YOUR GOAL = The lines to output run from the first line of the entries below through the line containing "develops, they understand you exist when you"; copy them exactly and leave out pictures.

(Collected data entries)
--- START ---
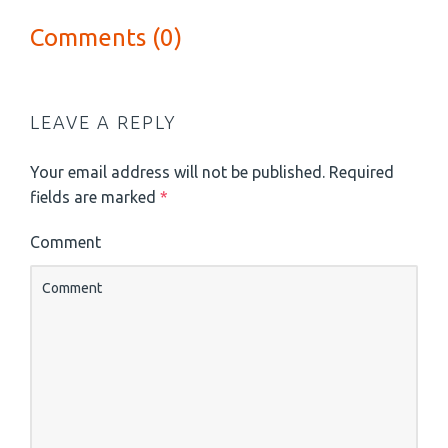
Comments (0)
LEAVE A REPLY
Your email address will not be published.
Required
fields are marked
*
Comment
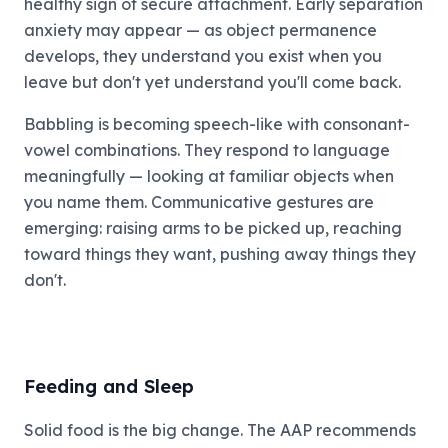
healthy sign of secure attachment. Early separation
anxiety may appear — as object permanence
develops, they understand you exist when you
leave but don't yet understand you'll come back.
Babbling is becoming speech-like with consonant-
vowel combinations. They respond to language
meaningfully — looking at familiar objects when
you name them. Communicative gestures are
emerging: raising arms to be picked up, reaching
toward things they want, pushing away things they
don't.
Feeding and Sleep
Solid food is the big change. The AAP recommends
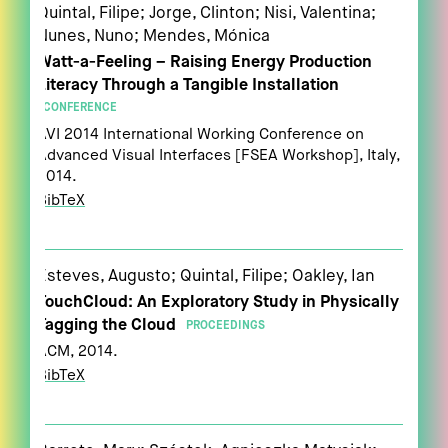
Quintal, Filipe; Jorge, Clinton; Nisi, Valentina;
Nunes, Nuno; Mendes, Mónica
Watt-a-Feeling – Raising Energy Production
Literacy Through a Tangible Installation
CONFERENCE
AVI 2014 International Working Conference on
Advanced Visual Interfaces [FSEA Workshop],
Italy,
2014
.
BibTeX
Esteves, Augusto; Quintal, Filipe; Oakley, Ian
TouchCloud: An Exploratory Study in Physically
Tagging the Cloud
PROCEEDINGS
ACM,
2014
.
BibTeX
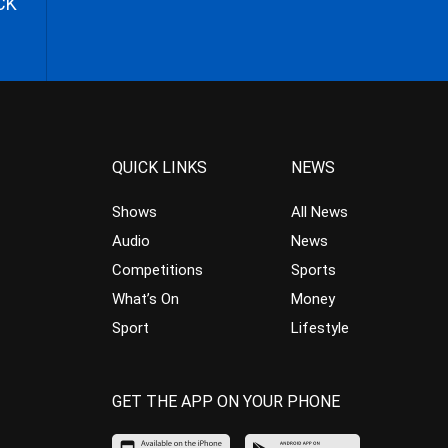
CK
QUICK LINKS
NEWS
Shows
All News
Audio
News
Competitions
Sports
What’s On
Money
Sport
Lifestyle
GET THE APP ON YOUR PHONE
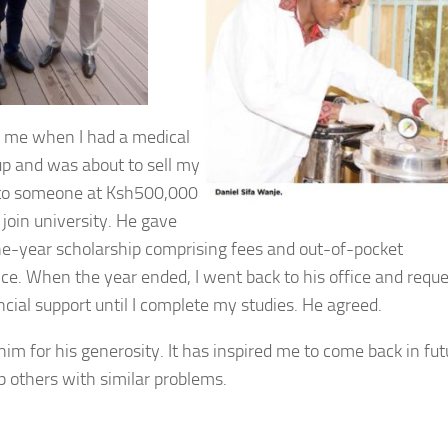
 me when I had a medical
p and was about to sell my
to someone at Ksh500,000
 join university. He gave
e-year scholarship comprising fees and out-of-pocket
ce. When the year ended, I went back to his office and requ
ncial support until I complete my studies. He agreed.
him for his generosity. It has inspired me to come back in fut
p others with similar problems.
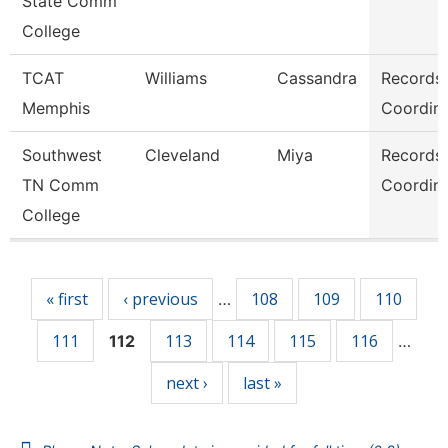
State Comm
College
TCAT
Williams
Cassandra
Records
Memphis
Coordina
Southwest
Cleveland
Miya
Records
TN Comm
Coordina
College
Pages
« first
‹ previous
108
109
110
…
111
113
114
115
116
112
…
next ›
last »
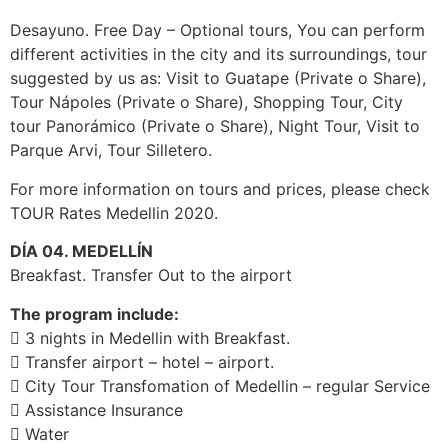
Desayuno. Free Day – Optional tours, You can perform
different activities in the city and its surroundings, tour
suggested by us as: Visit to Guatape (Private o Share),
Tour Nápoles (Private o Share), Shopping Tour, City
tour Panorámico (Private o Share), Night Tour, Visit to
Parque Arvi, Tour Silletero.
For more information on tours and prices, please check
TOUR Rates Medellin 2020.
DÍA 04. MEDELLÍN
Breakfast. Transfer Out to the airport
The program include:
 3 nights in Medellin with Breakfast.
 Transfer airport – hotel – airport.
 City Tour Transfomation of Medellin – regular Service
 Assistance Insurance
 Water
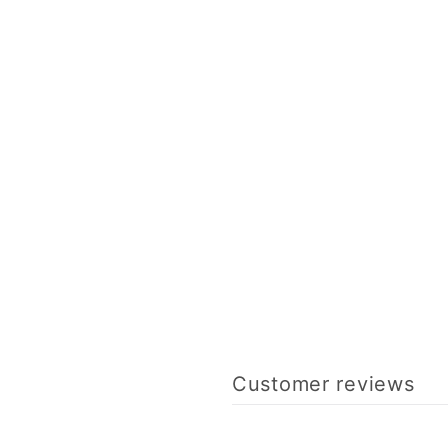
Customer reviews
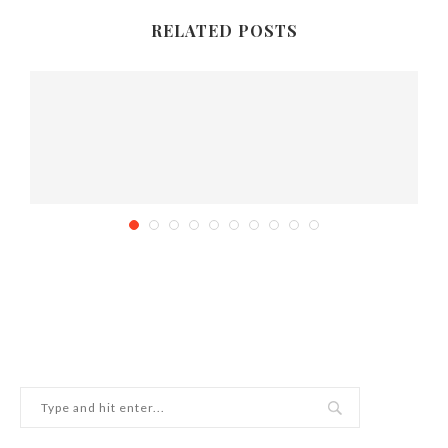
RELATED POSTS
How to throw the perfect Star Wars Birthday...
February 9, 2015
--- END ---
EXERCISE RESPONSE =
Comments (0)
LEAVE A REPLY
Your email address will not be published.
Required
fields are marked
*
Comment
healthy sign of secure attachment. Early separation
anxiety may appear — as object permanence
develops, they understand you exist when you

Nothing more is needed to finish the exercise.